Adrienne Callander
CURATORIAL

HOME EC

June 2-28, 2014
The Cullis Wade Depot Gallery
Mississippi State University
Starkville, Mississippi

Nick DeFord
Home (Sick)
2010
Hand-embroidery, found map
With textiles, embroidery, whittling, ceramics, collage, photography and 3D printing, HomeEc references the domestic realm in concept and craft. The participating artists hail from Arkansas, Kentucky, Mississippi, Tennessee, and New York and contribute a variety of unique considerations of home, domesticity, privacy, tradition, belonging and displacement.

Ceramicist Summer Carmack evokes the tradition of afternoon tea, while Nick DeFord gently rebels against traditional notions of the home front in embroidery and image. Joe Ford's 3D printed cul-de-sac addresses privacy and surveillance. Paul Loughney's collages of floating millwork and destabilized architectural detail face Cara Sullivan's photographs of burnt interiors. Jenna Richards presents ghostly ceramic shells of folded garments - memorials to time and care - while Rowan Haug's paper quilt top floats on ambient air flow suggesting clothes drying on the line. A second work by Sullivan documents a performance in which she mimics the catnap and the charming collection of hand whittled spoons by Marty Haug deliver both a variety and unity of form.

Nick DeFord / Artist Statement:

My work explores the visual culture of cartography, occult imagery, geographical souvenirs, and other structures of information that is altered to examine the relationship of identity, space, and place.
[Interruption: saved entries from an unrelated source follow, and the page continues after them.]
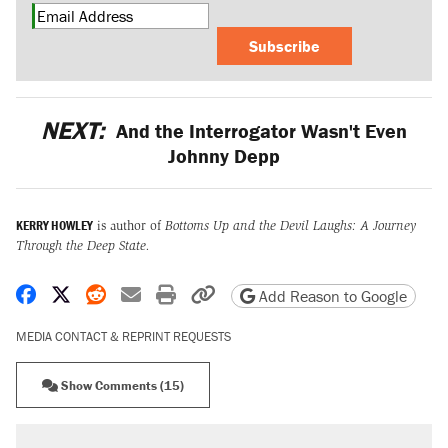
Subscribe
NEXT:
And the Interrogator Wasn't Even
Johnny Depp
KERRY HOWLEY
is author of
Bottoms Up and the Devil Laughs: A Journey
Through the Deep State.
Share on Facebook
Share on X
Share on Reddit
Share by email
Print friendly version
Copy page URL
Add Reason to Google
MEDIA CONTACT & REPRINT REQUESTS
Show Comments (15)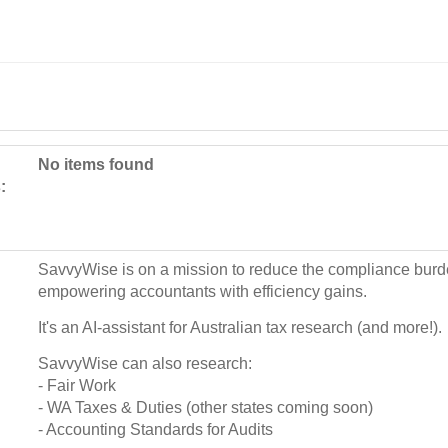
No items found
:
SavvyWise is on a mission to reduce the compliance burd
empowering accountants with efficiency gains.
It's an AI-assistant for Australian tax research (and more!).
SavvyWise can also research:
- Fair Work
- WA Taxes & Duties (other states coming soon)
- Accounting Standards for Audits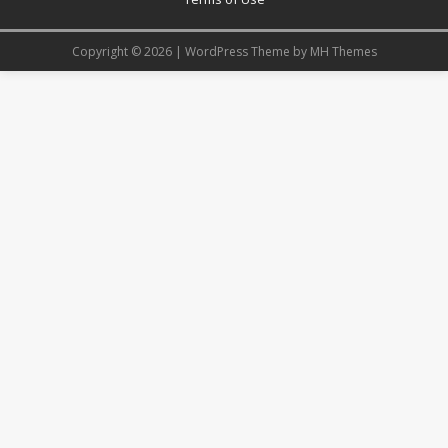
Copyright © 2026 | WordPress Theme by
MH Themes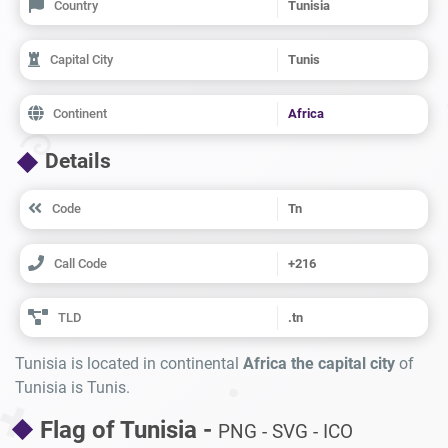
Country
Tunisia
Capital City
Tunis
Continent
Africa
Details
Code
Tn
Call Code
+216
TLD
.tn
Tunisia is located in continental
Africa the capital city
of
Tunisia is Tunis.
Flag of Tunisia -
PNG - SVG - ICO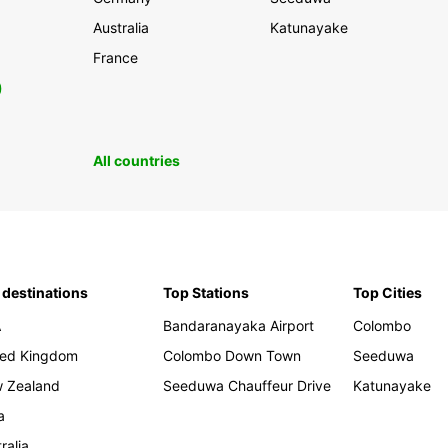
Australia
Katunayake
France
0
All countries
 destinations
Top Stations
Top Cities
A
Bandaranayaka Airport
Colombo
ted Kingdom
Colombo Down Town
Seeduwa
 Zealand
Seeduwa Chauffeur Drive
Katunayake
a
ralia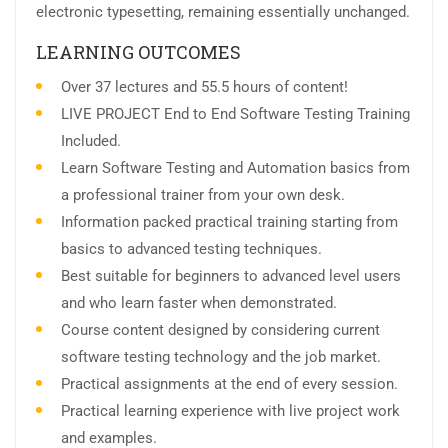
electronic typesetting, remaining essentially unchanged.
LEARNING OUTCOMES
Over 37 lectures and 55.5 hours of content!
LIVE PROJECT End to End Software Testing Training
Included.
Learn Software Testing and Automation basics from
a professional trainer from your own desk.
Information packed practical training starting from
basics to advanced testing techniques.
Best suitable for beginners to advanced level users
and who learn faster when demonstrated.
Course content designed by considering current
software testing technology and the job market.
Practical assignments at the end of every session.
Practical learning experience with live project work
and examples.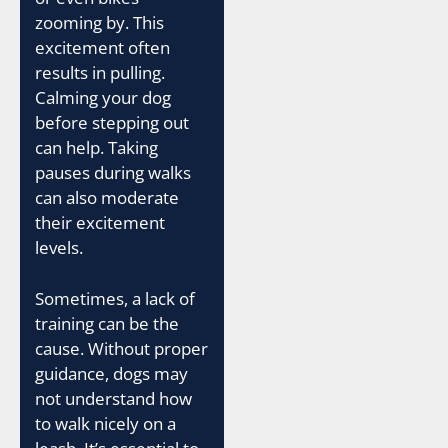
zooming by. This
excitement often
results in pulling.
Calming your dog
before stepping out
can help. Taking
pauses during walks
can also moderate
their excitement
levels.
Sometimes, a lack of
training can be the
cause. Without proper
guidance, dogs may
not understand how
to walk nicely on a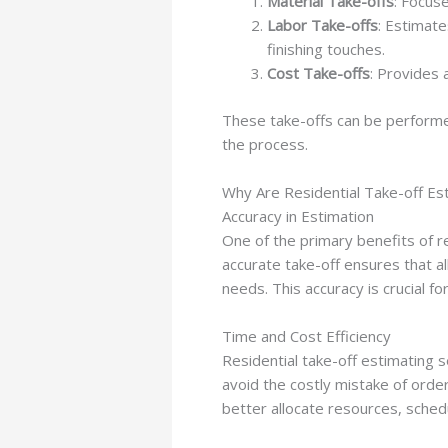
Material Take-offs
: Focus
Labor Take-offs
: Estimate
finishing touches.
Cost Take-offs
: Provides 
These take-offs can be performe
the process.
Why Are Residential Take-off Es
Accuracy in Estimation
One of the primary benefits of re
accurate take-off ensures that al
needs. This accuracy is crucial fo
Time and Cost Efficiency
Residential take-off estimating 
avoid the costly mistake of order
better allocate resources, sched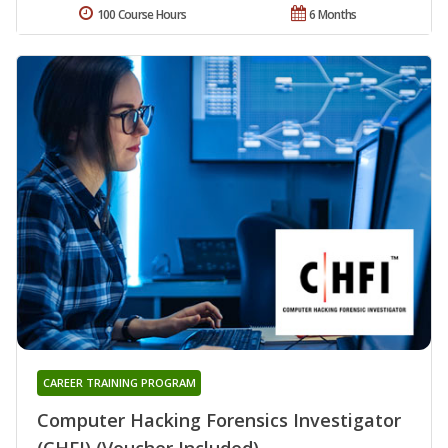
100 Course Hours
6 Months
CAREER TRAINING PROGRAM
Computer Hacking Forensics Investigator
(CHFI) (Voucher Included)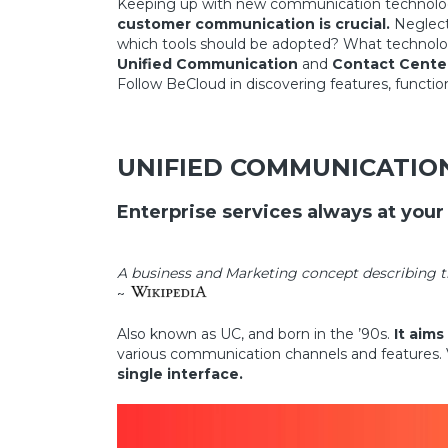
Keeping up with new communication technologies
customer communication is crucial.
Neglecti
which tools should be adopted? What technolog
Unified Communication
and
Contact Cente
Follow BeCloud in discovering features, functi
UNIFIED COMMUNICATIO
Enterprise services always at your
A business and Marketing concept describing t
~
Also known as UC, and born in the ’90s.
It aims
various communication channels and features. Vo
single interface.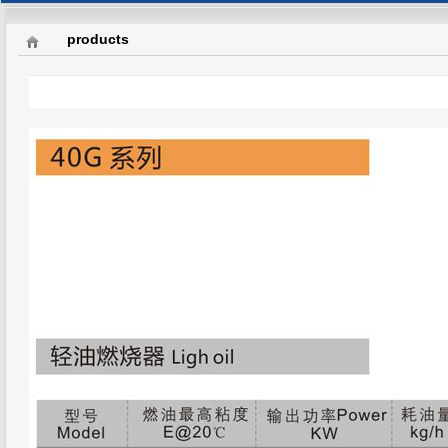
products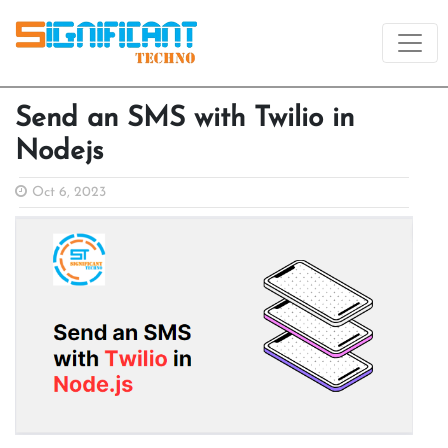
Send an SMS with Twilio in
Nodejs
Oct 6, 2023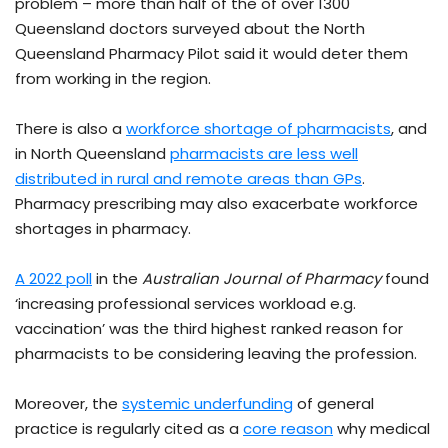
problem – more than half of the of over 1300
Queensland doctors surveyed about the North
Queensland Pharmacy Pilot said it would deter them
from working in the region.
There is also a
workforce shortage of pharmacists
, and
in North Queensland
pharmacists are less well
distributed in rural and remote areas than GPs
.
Pharmacy prescribing may also exacerbate workforce
shortages in pharmacy.
A 2022 poll
in the
Australian Journal of Pharmacy
found
‘increasing professional services workload e.g.
vaccination’ was the third highest ranked reason for
pharmacists to be considering leaving the profession.
Moreover, the
systemic underfunding
of general
practice is regularly cited as a
core reason
why medical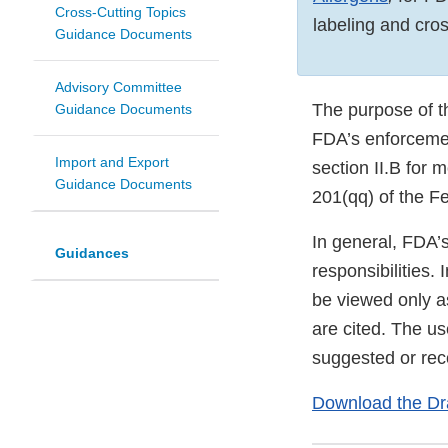
Cross-Cutting Topics
labeling and cros
Guidance Documents
Advisory Committee
The purpose of t
Guidance Documents
FDA’s enforcemen
Import and Export
section II.B for 
Guidance Documents
201(qq) of the F
In general, FDA’
Guidances
responsibilities.
be viewed only a
are cited. The u
suggested or rec
Download the Dr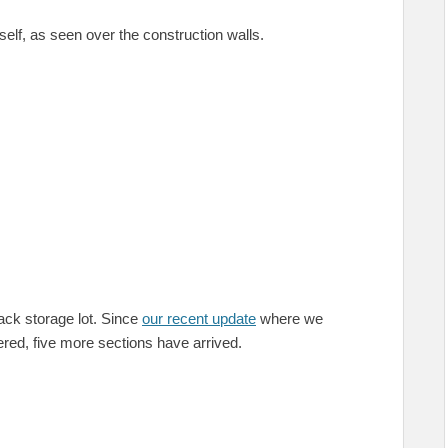
elf, as seen over the construction walls.
rack storage lot. Since
our recent update
where we
ered, five more sections have arrived.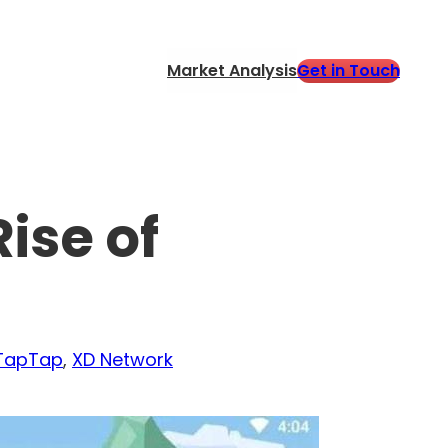
Get in Touch
Market Analysis
ise of
TapTap
, 
XD Network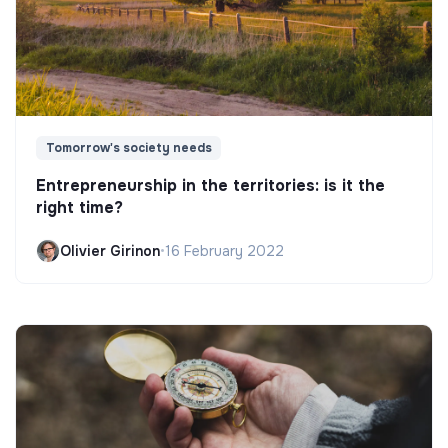
Tomorrow's society needs
Entrepreneurship in the territories: is it the
right time?
Olivier Girinon
•
16 February 2022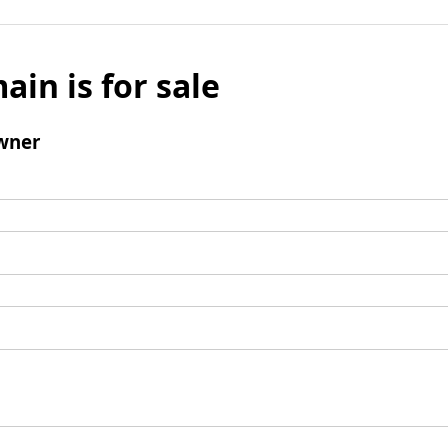
ain is for sale
wner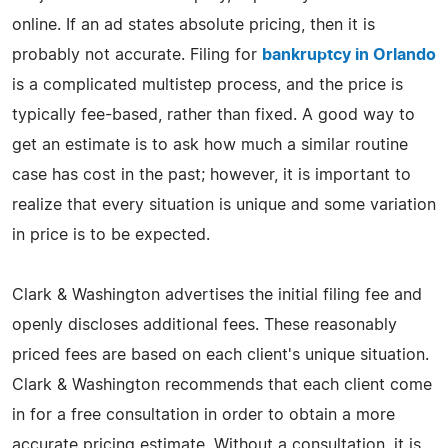
online. If an ad states absolute pricing, then it is
probably not accurate. Filing for
bankruptcy in Orlando
is a complicated multistep process, and the price is
typically fee-based, rather than fixed. A good way to
get an estimate is to ask how much a similar routine
case has cost in the past; however, it is important to
realize that every situation is unique and some variation
in price is to be expected.
Clark & Washington advertises the initial filing fee and
openly discloses additional fees. These reasonably
priced fees are based on each client's unique situation.
Clark & Washington recommends that each client come
in for a free consultation in order to obtain a more
accurate pricing estimate. Without a consultation, it is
The disruption of these visual systems reveals a thin boundary between the known and unknown. The repetitive hand-mechanical process used in stitching and layering gives the work an added inference of compulsivity, craft, and concern. The additive processes and materials tie the work to familiar classrooms, offices, and homes where information is routinely organized and understood.

The embroidery needle cuts through the surfaces of ephemeral objects and alters the original structure of information in a physical and hybrid transformation. In order to examine that sutured boundary between the known and unknown, I select for subject matter places and themes that are infamous for their mystery. These mysterious themes may be the habitation of monsters, centers of conspiracy, occult devices, or vortices of mysticism. Strange locales, threatening in their otherness, provide stark contrast to the comfort and security of home. Anxiety increases when we realize that the physical world, in its infiniteness of space and time, borders the unexplored and unexplainable.

We understand ourselves by naming and categorizing, and mapping is a common method of understanding not only personal location but also personal identity. My work questions the efficacy of that process, the delicacy of the known world, and a re-identification within viewers of a sense of place and the unknown.